Saved entries:
########

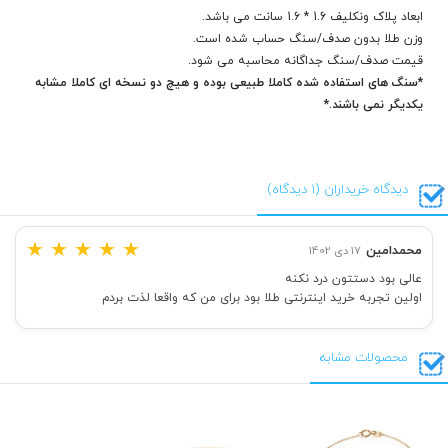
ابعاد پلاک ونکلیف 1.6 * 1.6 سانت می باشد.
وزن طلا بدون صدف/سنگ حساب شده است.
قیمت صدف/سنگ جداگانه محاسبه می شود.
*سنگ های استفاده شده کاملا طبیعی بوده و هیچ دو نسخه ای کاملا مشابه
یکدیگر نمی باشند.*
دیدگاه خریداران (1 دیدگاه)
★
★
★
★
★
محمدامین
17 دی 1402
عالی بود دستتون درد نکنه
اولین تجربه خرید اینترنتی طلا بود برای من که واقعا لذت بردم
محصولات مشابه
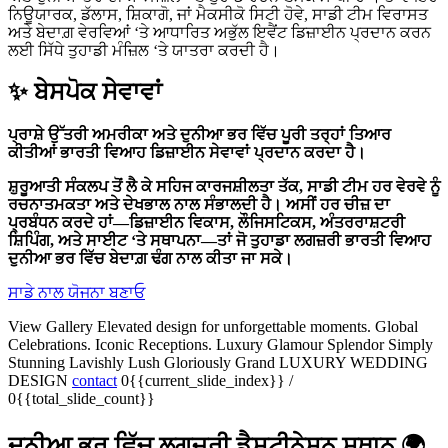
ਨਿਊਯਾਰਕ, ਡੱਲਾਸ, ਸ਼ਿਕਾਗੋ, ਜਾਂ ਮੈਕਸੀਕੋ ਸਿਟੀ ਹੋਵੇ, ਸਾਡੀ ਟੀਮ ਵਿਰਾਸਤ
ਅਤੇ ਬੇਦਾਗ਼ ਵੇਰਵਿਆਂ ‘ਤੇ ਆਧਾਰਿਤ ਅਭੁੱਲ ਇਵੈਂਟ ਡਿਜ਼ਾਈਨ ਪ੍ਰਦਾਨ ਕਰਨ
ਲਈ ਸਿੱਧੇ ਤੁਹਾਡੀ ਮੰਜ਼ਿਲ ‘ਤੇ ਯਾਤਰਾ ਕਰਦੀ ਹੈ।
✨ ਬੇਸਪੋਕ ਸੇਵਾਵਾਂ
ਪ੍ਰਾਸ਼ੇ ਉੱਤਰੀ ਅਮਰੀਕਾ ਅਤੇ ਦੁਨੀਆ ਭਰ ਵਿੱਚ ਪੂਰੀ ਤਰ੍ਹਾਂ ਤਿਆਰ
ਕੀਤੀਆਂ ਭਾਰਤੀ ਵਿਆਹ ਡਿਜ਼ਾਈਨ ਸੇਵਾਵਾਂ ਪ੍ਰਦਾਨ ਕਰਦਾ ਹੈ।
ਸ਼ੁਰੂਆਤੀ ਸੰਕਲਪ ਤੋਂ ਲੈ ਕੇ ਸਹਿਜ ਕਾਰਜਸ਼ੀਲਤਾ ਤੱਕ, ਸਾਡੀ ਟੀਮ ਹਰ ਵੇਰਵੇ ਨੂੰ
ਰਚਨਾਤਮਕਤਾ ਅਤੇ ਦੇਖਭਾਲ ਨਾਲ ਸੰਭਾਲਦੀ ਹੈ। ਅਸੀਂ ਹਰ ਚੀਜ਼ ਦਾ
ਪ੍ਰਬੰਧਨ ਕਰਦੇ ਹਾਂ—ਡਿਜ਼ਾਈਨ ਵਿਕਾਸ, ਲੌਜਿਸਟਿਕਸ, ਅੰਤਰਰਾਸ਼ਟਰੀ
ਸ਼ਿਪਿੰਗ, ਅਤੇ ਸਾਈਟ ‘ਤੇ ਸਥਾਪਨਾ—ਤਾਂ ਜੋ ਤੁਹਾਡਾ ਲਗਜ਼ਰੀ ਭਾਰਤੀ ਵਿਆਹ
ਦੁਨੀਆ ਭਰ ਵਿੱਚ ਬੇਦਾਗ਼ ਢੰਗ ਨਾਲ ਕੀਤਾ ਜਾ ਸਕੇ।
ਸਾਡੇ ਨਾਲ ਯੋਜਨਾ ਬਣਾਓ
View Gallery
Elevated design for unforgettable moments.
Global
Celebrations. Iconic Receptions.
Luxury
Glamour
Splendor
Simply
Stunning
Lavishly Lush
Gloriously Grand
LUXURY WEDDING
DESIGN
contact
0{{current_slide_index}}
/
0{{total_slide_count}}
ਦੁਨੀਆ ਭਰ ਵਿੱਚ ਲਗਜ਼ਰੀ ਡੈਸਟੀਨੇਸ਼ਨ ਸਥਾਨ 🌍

########

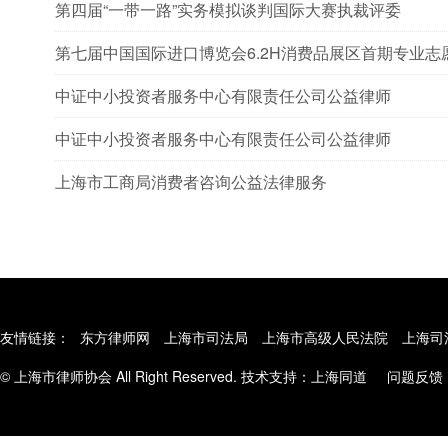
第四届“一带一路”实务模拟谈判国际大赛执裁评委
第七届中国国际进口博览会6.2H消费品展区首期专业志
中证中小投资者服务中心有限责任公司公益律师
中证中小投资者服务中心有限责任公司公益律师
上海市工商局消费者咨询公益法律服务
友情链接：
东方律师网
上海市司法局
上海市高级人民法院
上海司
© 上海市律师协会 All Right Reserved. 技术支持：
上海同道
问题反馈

########

● WORK INSTRUCTIONS: Could you return every line from the entries above in which the string "مشابه" occurs?

● EXERCISE RESULT:
*سنگ های استفاده شده کاملا طبیعی بوده و هیچ دو نسخه ای کاملا مشابه
محصولات مشابه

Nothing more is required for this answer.